I would like to raise a request for a simple helper function.
Utility function to extract package dependencies from DESCRIPTION file.

I do think that tools package is better place, for such a fundamental
functionality, than community packages.

tools pkg seems perfect fit (having already great function write_PACKAGES).

Functionality I am asking for is already in R svn repository since 2016, in
a branch tools4pkgs. Function is called 'packages.dcf'.
Another one 'repos.dcf' would be a good functional complementary to it.

Those two simple helper functions really makes it easier for organizations
to glue together usage of their own R packages repos and CRAN repo in a
smooth way. That could possibly help to offload CRAN from new submissions.

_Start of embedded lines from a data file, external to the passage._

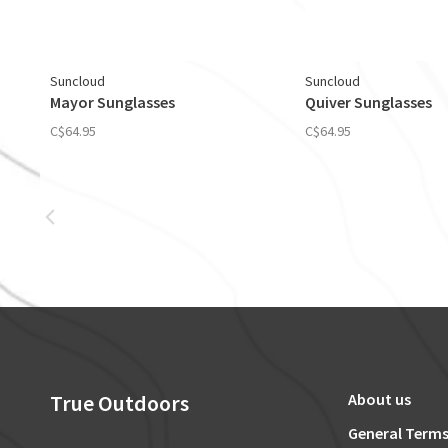
Suncloud
Suncloud
Mayor Sunglasses
Quiver Sunglasses
C$64.95
C$64.95
True Outdoors
About us
General Terms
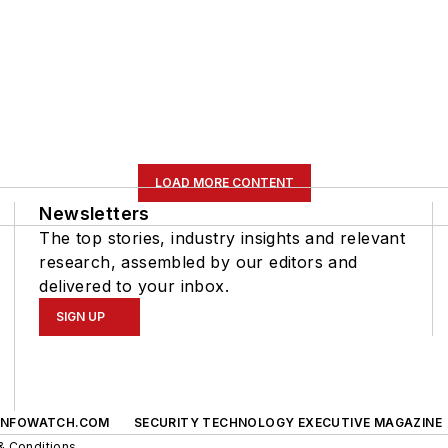
LOAD MORE CONTENT
Newsletters
The top stories, industry insights and relevant
research, assembled by our editors and
delivered to your inbox.
SIGN UP
INFOWATCH.COM
SECURITY TECHNOLOGY EXECUTIVE MAGAZINE
& Conditions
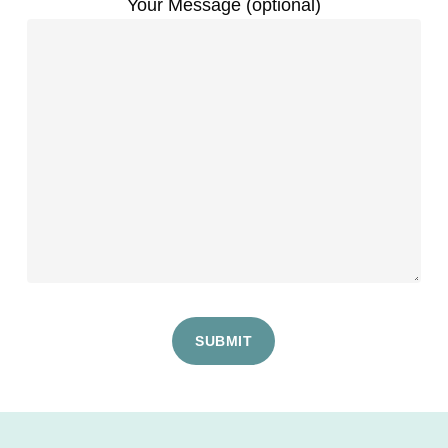
Your Message (optional)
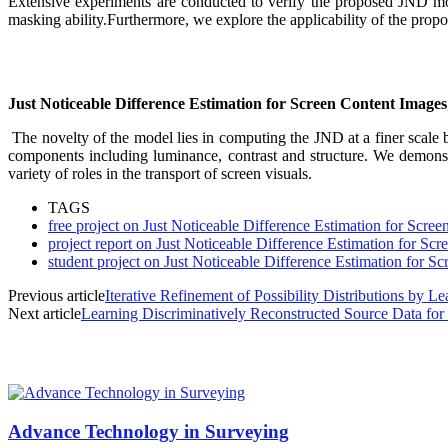
Extensive experiments are conducted to verify the proposed JND model
masking ability.Furthermore, we explore the applicability of the prop
Just Noticeable Difference Estimation for Screen Content Images
The novelty of the model lies in computing the JND at a finer scale b
components including luminance, contrast and structure. We demons
variety of roles in the transport of screen visuals.
TAGS
free project on Just Noticeable Difference Estimation for Scre
project report on Just Noticeable Difference Estimation for Sc
student project on Just Noticeable Difference Estimation for S
Previous article
Iterative Refinement of Possibility Distributions by Le
Next article
Learning Discriminatively Reconstructed Source Data fo
MOST POPULAR
Advance Technology in Surveying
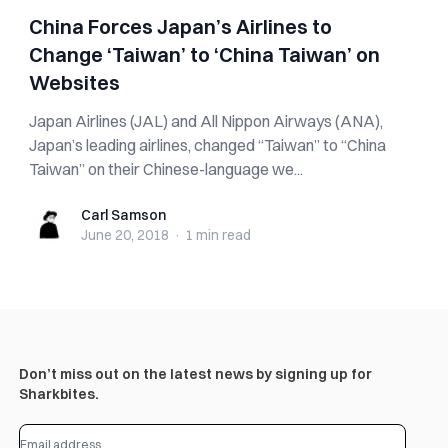
China Forces Japan’s Airlines to
Change ‘Taiwan’ to ‘China Taiwan’ on
Websites
Japan Airlines (JAL) and All Nippon Airways (ANA),
Japan’s leading airlines, changed “Taiwan” to “China
Taiwan” on their Chinese-language we...
Carl Samson
Carl Samson
June 20, 2018
·
1 min
read
Don’t miss out on the latest news by signing up for
Sharkbites.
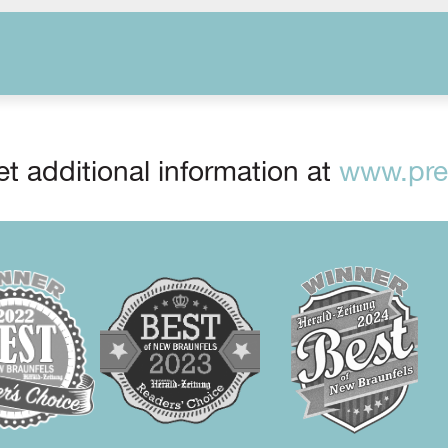
t additional information at
www.prep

gh mirror link for easy preview:
https://github.com/wch/r-source/blob/tools4pkgs/src/library/tools/R/packages.R#L419

Regards
Jan Gorecki
#
Hello Jan,

I have seen many packages that implemented dependencies "extraction" on
their own for internal purposes and today I was doing exactly that for
mine. It's not a big deal using read.dcf on DESCRIPTION. It was sufficient
for me, but I had to take care of some \n chars (the overall returned value
has some rough edges, in my opinion). However, the function from the branch
seems to not care about version requirements, which are crucial for me.
Maybe that is something to reconsider before merging.

Best,
Jan

p? 14. 10. 2022 v 2:27 odes?latel Jan Gorecki <j.gorecki at wit.edu.pl> napsal:

  
  
#
Hello Jan,

Thanks for confirming about many packages reinventing this missing
functionality.
packages.dcf was not meant handle versions. It just extracts names of
dependencies... Yes, such a simple thing, yet missing in base R.

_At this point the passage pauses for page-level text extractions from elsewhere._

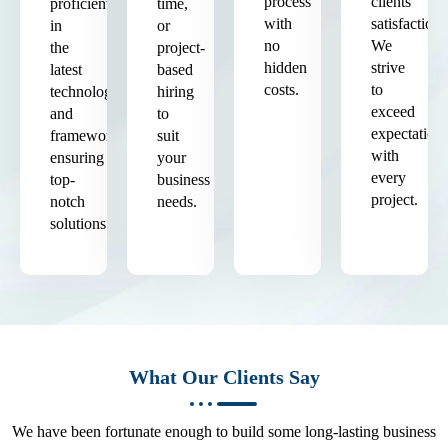
process
clients'
proficient
time,
with
satisfaction.
in
or
no
We
the
project-
hidden
strive
latest
based
costs.
to
technologies
hiring
exceed
and
to
expectation
frameworks,
suit
with
ensuring
your
every
top-
business
project.
notch
needs.
solutions.
What Our Clients Say
We have been fortunate enough to build some long-lasting business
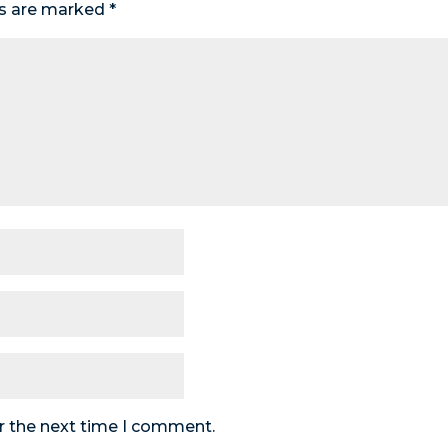
ds are marked
*
r the next time I comment.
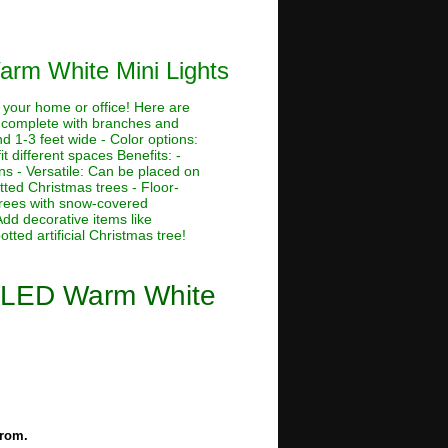
Warm White Mini Lights
o your home or office! Here are
t, complete with branches and
and 1-3 feet wide - Color options:
fit different spaces Benefits: -
ns - Versatile: Can be placed on
otted Christmas trees - Floor-
 trees with snow-covered
Add decorative items like
ted artificial Christmas tree!
Lit LED Warm White
from.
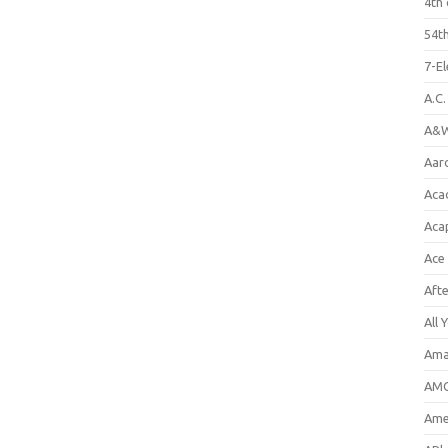
4th 
54th
7-E
A.C
A&W
Aar
Aca
Aca
Ace
Aft
All 
Ama
AMC
Amer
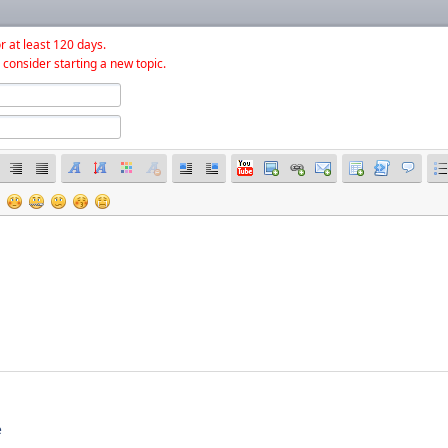
r at least 120 days.
 consider starting a new topic.
e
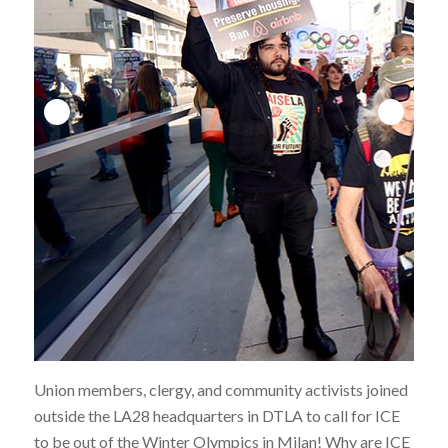
Union members, clergy, and community activists joined
outside the LA28 headquarters in DTLA to call for ICE
to be out of the Winter Olympics in Milan! Why are ICE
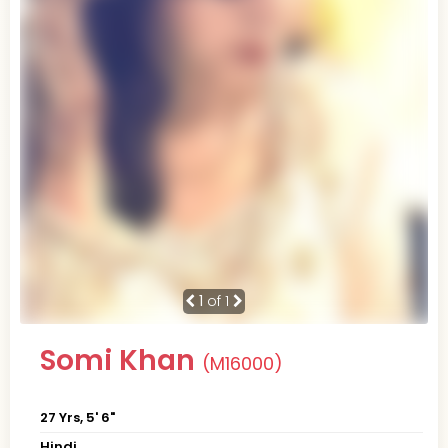
1
of 1
Somi Khan
(M16000)
27 Yrs, 5' 6"
Hindi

Versions of packages can be controlled when setting up R pkgs repo. This is
how I used to handle it. Making a CRAN subset mirror of fixed version pkgs.
BTW. function for that is also included in mentioned branch. I am just not
proposing it, to increase the chance of having at least this simple,
missing, functionality merged.

Best
Jan
On Fri, Oct 14, 2022, 15:14 Jan Net?k <netikja at gmail.com> wrote:

            

  
  
#
Hi Jan and Jan,

Can you explain a little more what exactly you want the non-recursive,
non-version aware dependencies from an individual package for?

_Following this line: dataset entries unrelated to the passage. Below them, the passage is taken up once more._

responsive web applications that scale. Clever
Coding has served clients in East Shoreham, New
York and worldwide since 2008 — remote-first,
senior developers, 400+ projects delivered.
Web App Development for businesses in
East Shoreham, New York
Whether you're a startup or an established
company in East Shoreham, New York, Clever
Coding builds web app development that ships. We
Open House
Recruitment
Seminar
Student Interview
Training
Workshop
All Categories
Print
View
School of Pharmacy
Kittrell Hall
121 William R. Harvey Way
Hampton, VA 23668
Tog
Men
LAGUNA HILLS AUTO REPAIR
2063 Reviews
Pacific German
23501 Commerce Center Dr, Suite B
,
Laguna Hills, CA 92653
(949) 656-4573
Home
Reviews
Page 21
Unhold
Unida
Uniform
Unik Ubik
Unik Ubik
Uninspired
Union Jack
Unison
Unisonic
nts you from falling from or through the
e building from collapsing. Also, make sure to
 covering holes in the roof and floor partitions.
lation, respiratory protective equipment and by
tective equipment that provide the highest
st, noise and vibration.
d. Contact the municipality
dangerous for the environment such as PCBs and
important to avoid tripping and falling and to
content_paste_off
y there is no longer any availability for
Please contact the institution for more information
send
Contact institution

Either way package_dependencies will do this for you* with a little
"aggressive convincing". It wants output from available.packages, but who
really cares what it wants? It's a function and we are people :)
"Suggests", "Imports", "LinkingTo"), colnames(db)))
$rtables
 [1] "methods"    "magrittr"   "formatters" "dplyr"      "tibble"
 [6] "tidyr"      "testthat"   "xml2"       "knitr"      "rmarkdown"
[11] "flextable"  "officer"    "stats"      "htmltools"  "grid"


The only gotcha that I see immediately is that "LinkingTo" isn't always
there (whereas it is with real output from available.packages). If you know
your package doesn't have that (or that it does) at call time , this
becomes a one-liner:

package_dependencies("rtables", db =
read.dcf("~/gabe/checkedout/rtables_clean/DESCRIPTION"), which =
c("Depends", "Suggests", "Imports"))
$rtables
 [1] "methods"    "magrittr"   "formatters" "dplyr"      "tibble"
 [6] "tidyr"      "testthat"   "xml2"       "knitr"      "rmarkdown"
[11] "flextable"  "officer"    "stats"      "htmltools"  "grid"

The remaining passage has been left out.